**WORK INSTRUCTIONS**
In the entries below, find the lines that contain the word "Veja" and copy them.

___ DATA SHOWN

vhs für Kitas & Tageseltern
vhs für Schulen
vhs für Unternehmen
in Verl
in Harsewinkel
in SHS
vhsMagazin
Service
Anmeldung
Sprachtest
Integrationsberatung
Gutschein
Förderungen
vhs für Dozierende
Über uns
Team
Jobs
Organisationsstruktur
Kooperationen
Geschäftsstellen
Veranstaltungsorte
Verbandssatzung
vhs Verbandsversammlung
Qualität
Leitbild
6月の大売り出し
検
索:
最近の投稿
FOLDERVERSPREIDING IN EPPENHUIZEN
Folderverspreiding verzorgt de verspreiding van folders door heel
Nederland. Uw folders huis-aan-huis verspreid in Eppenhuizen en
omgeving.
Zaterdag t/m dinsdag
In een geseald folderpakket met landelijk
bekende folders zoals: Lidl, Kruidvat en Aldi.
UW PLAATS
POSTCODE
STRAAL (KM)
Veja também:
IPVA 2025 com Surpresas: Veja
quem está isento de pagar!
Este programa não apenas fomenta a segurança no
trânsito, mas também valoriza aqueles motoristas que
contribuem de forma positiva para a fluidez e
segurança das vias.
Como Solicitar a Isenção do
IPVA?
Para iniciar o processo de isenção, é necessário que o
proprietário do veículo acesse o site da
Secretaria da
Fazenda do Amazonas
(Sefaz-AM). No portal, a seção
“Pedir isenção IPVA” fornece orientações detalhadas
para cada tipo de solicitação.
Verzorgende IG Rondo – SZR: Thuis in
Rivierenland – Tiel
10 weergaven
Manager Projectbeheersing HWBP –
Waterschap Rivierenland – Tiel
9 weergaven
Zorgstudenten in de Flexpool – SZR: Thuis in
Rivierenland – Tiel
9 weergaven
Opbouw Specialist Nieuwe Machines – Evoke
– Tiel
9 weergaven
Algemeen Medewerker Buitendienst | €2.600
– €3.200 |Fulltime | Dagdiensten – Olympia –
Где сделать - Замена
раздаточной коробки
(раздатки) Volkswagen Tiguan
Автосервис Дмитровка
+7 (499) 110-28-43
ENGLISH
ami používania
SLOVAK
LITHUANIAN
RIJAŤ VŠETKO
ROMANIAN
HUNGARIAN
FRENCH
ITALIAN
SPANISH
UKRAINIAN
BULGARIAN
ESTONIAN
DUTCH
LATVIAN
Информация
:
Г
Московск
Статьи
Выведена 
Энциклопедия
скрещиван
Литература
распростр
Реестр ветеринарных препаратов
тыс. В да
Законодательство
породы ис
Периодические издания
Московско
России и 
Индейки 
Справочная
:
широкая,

______
___ DATA SHOWN

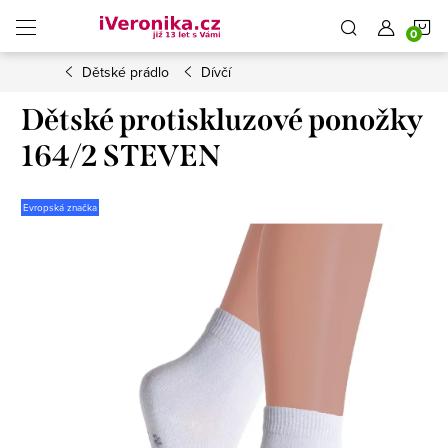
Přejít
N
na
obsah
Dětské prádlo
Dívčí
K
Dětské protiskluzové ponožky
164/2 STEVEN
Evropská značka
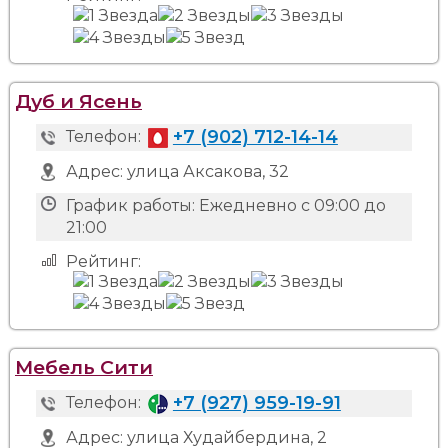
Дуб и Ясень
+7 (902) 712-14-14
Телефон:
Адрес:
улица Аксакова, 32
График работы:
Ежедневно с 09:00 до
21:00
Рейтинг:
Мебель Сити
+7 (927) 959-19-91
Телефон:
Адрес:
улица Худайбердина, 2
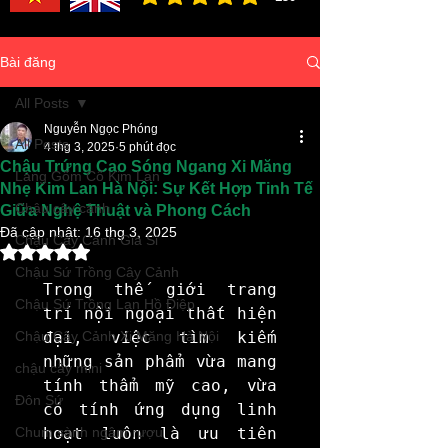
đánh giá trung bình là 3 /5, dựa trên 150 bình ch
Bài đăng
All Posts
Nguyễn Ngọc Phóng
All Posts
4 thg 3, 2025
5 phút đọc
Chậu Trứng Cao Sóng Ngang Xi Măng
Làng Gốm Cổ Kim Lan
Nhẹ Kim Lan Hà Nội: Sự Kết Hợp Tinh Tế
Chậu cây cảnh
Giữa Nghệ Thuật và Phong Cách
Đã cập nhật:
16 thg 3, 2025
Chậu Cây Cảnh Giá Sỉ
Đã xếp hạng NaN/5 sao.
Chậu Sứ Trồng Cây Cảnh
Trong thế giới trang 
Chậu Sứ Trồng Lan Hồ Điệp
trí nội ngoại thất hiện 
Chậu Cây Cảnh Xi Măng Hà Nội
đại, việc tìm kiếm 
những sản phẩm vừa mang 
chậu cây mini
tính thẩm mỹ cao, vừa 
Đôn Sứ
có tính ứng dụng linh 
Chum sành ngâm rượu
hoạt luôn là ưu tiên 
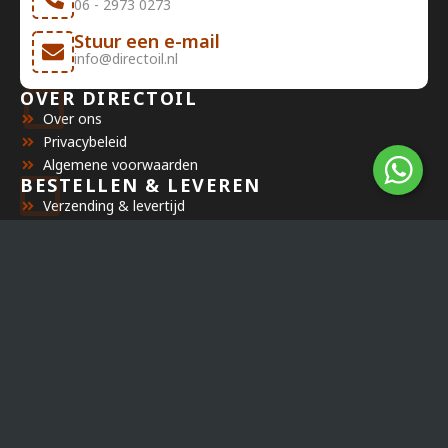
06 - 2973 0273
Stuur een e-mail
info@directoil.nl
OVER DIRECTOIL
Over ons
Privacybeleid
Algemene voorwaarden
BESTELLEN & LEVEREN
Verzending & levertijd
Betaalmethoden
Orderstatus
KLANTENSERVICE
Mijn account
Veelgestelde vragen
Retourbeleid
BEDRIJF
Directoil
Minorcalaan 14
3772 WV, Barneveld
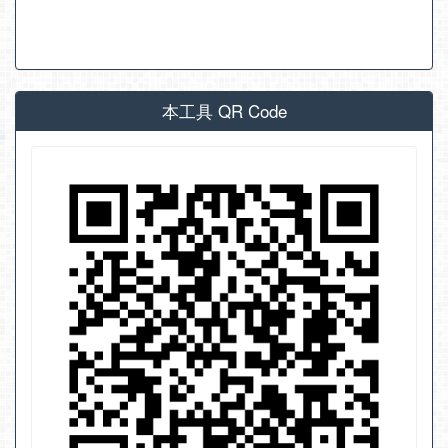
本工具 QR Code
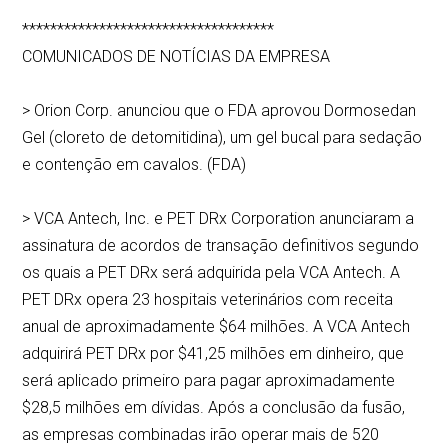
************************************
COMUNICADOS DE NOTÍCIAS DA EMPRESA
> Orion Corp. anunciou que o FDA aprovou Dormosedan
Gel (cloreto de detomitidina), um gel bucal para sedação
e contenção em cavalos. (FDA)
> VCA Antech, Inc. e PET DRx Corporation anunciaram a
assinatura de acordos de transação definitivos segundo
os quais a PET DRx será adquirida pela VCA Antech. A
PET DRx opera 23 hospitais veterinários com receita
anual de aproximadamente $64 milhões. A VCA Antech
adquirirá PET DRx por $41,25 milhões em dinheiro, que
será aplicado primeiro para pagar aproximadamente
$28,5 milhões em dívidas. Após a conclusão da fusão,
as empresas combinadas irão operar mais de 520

______

**ANSWER AREA**
Veja também:
IPVA 2025 com Surpresas: Veja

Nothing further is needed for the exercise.